Rendahnya Literasi Membaca Guru

LITERASI membaca merupakan kemampuan dasar yang sangat penting bagi setiap individu termasuk guru. Literasi membaca tidak hanya sekadar kemampuan untuk membaca teks, tetapi juga mencakup kemampuan untuk memahami, menganalisis, dan mengevaluasi informasi yang dibaca.

Rendahnya minat baca guru merupakan realita menyedihkan yang jarang diperhatikan. Padahal, guru bukan hanya fasilitator dalam dunia pendidikan, melainkan juga motivator. Di dalam mesin besar bernama sistem pendidikan, guru adalah penggerak utama. Jika penggerak utamanya bermasalah, dapat ditebak mesin besar akan itu terseok-seok bekerja.

Rendahnya literasi membaca di kalangan guru merupakan isu yang memerlukan perhatian serius. Literasi membaca tidak hanya penting bagi murid, tetapi juga bagi guru yang berperan sebagai fasilitator utama dalam proses pembelajaran. Literasi membaca yang rendah di kalangan guru dapat berdampak negatif pada kualitas pendidikan yang diberikan kepada murid. Sudah kita ketahui bersama bahwa rendahnya literasi membaca murid di Indonesia berdasarkan data yang dirilis oleh Organization for Economic Co-operation and Development (OECD) pada 2019, Indonesia menempati peringkat ke-62 dari 70 negara. Hal itu diperkuat dengan hasil tidak memuaskan dari Asesmen Kompetensi Minimum (AKM) yang disampaikan Nadiem Makarim beberapa tahun lalu. Namun, satu hal yang luput dari perhatian, selama ini upaya perbaikan minat baca murid selalu berpusat pada murid. Artinya, target utama perbaikan tidak lain adalah minat baca murid. Yang kita anggap “rusak” dan bermasalah adalah minat baca murid. Padahal, akar rendahnya minat baca murid adalah rendahnya minat baca guru. Guru-guru di Indonesia memang masih malas membaca. Hasil riset Center Education Regulation and Development Analysis (Cerdas) pada 2019 lalu membeberkan fakta ini.
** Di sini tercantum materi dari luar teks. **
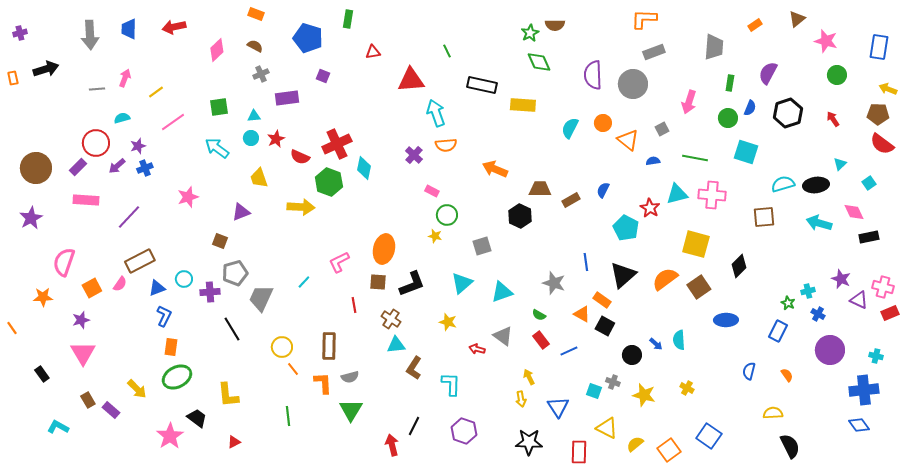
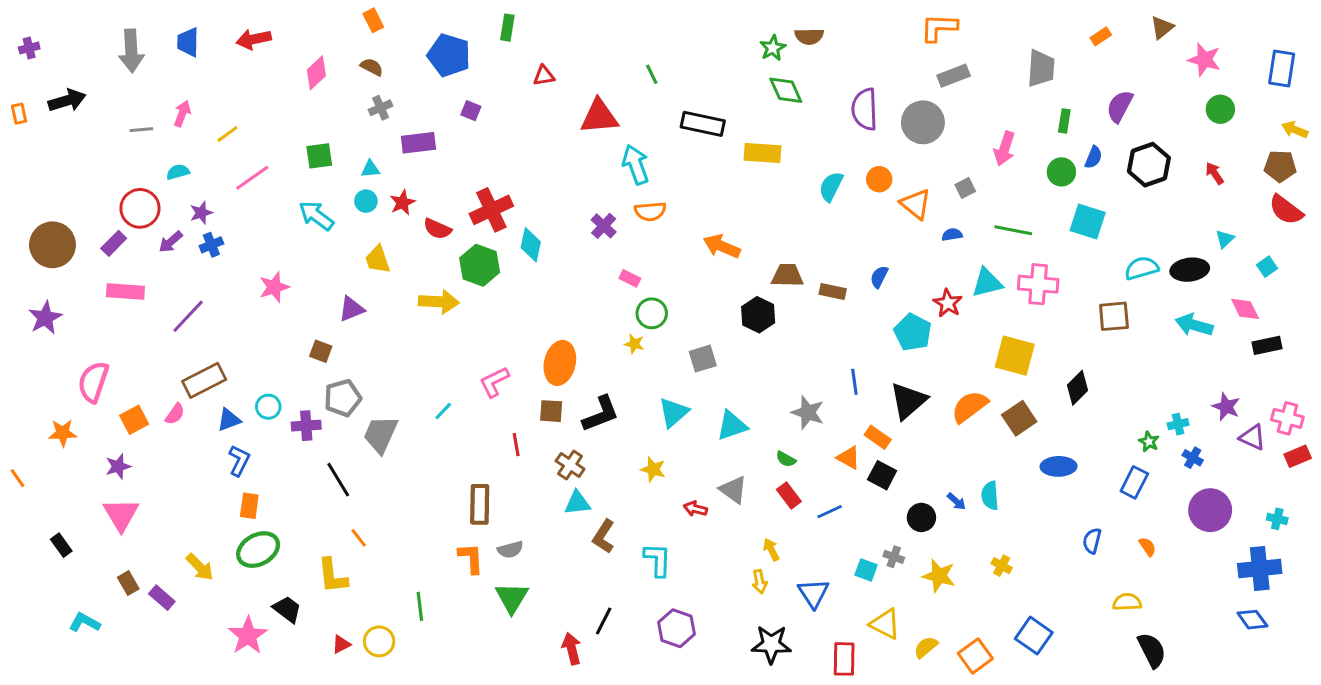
orange rectangle: (256, 14) -> (373, 20), turned 42
brown rectangle: (571, 200) -> (833, 291), turned 42
yellow circle: (282, 347) -> (379, 641), moved
orange line: (293, 369) -> (359, 538), moved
Faktor penyebab utama rendahnya literasi membaca di kalangan guru adalah kurangnya kebiasaan membaca sejak dini serta didukung oleh kurangnya waktu dan kesempatan untuk membaca. Guru seringkali disibukkan oleh berbagai tugas administratif dan kegiatan mengajar sehingga waktu untuk membaca menjadi terbatas. Faktor berikutnya adalah fasilitas pendidikan yang masih minim. Faktor yang terakhir adalah masih kurangnya produksi buku di Indonesia. Dalam konteks Kurikulum Merdeka, penting bagi guru memahami literasi membaca yang baik agar dapat mengidentifikasi dan menghubungkan esensi cerita dengan tujuan pembelajaran. Sebagai contoh, dalam kegiatan literasi yang melibatkan pembacaan buku Tunggu Aku, guru diharapkan dapat membantu murid mengidentifikasi kejadian yang dialami tokoh cerita, memahami perasaan tokoh, dan mengaitkan pengalaman tersebut dengan pengalaman pribadi murid. Literasi membaca yang baik akan memungkinkan guru lebih efektif memfasilitasi proses ini.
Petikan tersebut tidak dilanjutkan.